The Court also discussed Oil and Natural Gas Corporation v. Wig Brothers Builders and Engineers Private Limited, (2010) 13 SCC 377, where the Supreme Court faulted the Arbitral Tribunal for awarding compensation by disregarding explicit contract provisions that barred such claims. Additionally, the court cited Bharathi Knitting Company v. DHL Worldwide Express Courier Division of Airfreight Ltd., (1996) 4 SCC 704, where limitation of liability clauses was upheld, thereby restricting the damages awarded.
Ultimately, the Court found that the award of damages for loss of profits in the present case was contrary to the terms of the contract, specifically Clause 10 of the MOU, which barred claims for certain types of damages but did not extinguish all remedies. Consequently, the Court concurred with the Single Judge in setting aside the impugned award due to patent illegality, thereby dismissing the appeal.
The Court held that the contractual clauses limiting liability and barring certain types of damage claims must be respected and enforced.

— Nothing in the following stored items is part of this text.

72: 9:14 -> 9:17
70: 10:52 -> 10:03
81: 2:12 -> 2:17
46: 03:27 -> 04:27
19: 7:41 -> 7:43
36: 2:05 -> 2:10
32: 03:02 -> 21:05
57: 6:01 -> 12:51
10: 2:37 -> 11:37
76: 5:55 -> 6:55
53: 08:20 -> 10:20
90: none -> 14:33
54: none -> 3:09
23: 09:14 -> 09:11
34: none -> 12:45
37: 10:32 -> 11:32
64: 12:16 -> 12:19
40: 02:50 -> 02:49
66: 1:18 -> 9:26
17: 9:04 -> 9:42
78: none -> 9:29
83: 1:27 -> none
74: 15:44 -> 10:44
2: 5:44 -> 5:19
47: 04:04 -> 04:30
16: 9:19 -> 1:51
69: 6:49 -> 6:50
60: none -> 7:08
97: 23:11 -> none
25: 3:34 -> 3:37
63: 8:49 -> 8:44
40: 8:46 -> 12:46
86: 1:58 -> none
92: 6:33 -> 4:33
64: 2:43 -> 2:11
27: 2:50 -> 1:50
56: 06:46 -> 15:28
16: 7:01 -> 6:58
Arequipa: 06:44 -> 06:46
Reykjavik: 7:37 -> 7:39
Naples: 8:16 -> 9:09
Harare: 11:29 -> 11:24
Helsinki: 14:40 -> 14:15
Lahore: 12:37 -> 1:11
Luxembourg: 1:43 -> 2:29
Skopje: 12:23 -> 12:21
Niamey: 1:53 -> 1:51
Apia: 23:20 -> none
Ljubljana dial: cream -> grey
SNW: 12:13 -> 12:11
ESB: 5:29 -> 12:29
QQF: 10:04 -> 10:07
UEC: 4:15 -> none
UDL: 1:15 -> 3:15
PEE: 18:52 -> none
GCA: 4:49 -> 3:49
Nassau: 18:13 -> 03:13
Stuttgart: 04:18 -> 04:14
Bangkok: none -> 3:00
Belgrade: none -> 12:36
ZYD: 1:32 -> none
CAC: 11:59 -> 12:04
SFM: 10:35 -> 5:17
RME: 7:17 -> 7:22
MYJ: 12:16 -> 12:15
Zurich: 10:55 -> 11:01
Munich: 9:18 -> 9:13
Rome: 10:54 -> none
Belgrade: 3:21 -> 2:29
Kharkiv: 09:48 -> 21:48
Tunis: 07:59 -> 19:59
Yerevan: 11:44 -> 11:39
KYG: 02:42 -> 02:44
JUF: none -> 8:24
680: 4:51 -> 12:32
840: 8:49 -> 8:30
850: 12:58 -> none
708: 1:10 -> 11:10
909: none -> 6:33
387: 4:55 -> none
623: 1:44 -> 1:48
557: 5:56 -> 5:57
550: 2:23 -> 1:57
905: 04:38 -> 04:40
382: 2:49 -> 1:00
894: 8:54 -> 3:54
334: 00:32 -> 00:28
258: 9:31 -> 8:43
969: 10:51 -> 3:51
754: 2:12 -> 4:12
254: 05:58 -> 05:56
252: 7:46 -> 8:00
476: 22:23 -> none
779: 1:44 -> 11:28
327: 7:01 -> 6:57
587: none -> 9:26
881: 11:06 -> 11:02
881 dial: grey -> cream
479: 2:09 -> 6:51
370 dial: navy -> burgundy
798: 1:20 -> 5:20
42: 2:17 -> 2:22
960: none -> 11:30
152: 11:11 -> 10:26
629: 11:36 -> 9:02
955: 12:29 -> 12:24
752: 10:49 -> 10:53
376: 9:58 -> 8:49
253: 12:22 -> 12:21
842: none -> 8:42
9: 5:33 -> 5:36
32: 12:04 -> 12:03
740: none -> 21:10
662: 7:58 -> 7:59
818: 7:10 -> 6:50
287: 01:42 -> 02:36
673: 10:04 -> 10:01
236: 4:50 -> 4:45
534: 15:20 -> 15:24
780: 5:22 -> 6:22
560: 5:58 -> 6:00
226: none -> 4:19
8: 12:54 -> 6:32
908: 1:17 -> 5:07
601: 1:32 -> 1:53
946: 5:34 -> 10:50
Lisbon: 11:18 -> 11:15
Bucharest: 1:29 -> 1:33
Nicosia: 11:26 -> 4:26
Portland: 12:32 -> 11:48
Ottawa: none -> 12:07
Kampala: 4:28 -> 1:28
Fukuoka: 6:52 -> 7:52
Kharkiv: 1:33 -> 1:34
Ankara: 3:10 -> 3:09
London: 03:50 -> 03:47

The award of damages for loss of profits was found to be contrary to the terms of the contract, and thus the impugned award was set aside due to patent illegality. The appeal was dismissed, and the parties were left to bear their own costs.
[Plus 91 Security Solutions v. NEC Corporation India Private Limited, 2024 SCC OnLine Del 5114, decided on 29-07-2024]
Advocates who appeared in this case :
For the Appellant: Mr Jayant Mehta, Senior Advocate with Ms Ritu Bhalla, Mr Arindam Ghose, Mr Ankit Jain, Ms Nikita Sethi and Ms Kaveri Rawal, Advocates.
For the Respondent: Mr Ramesh Singh, Senior Advocate with Mr Aashish Gupta and Ms Chandni Ghatak, Advocates.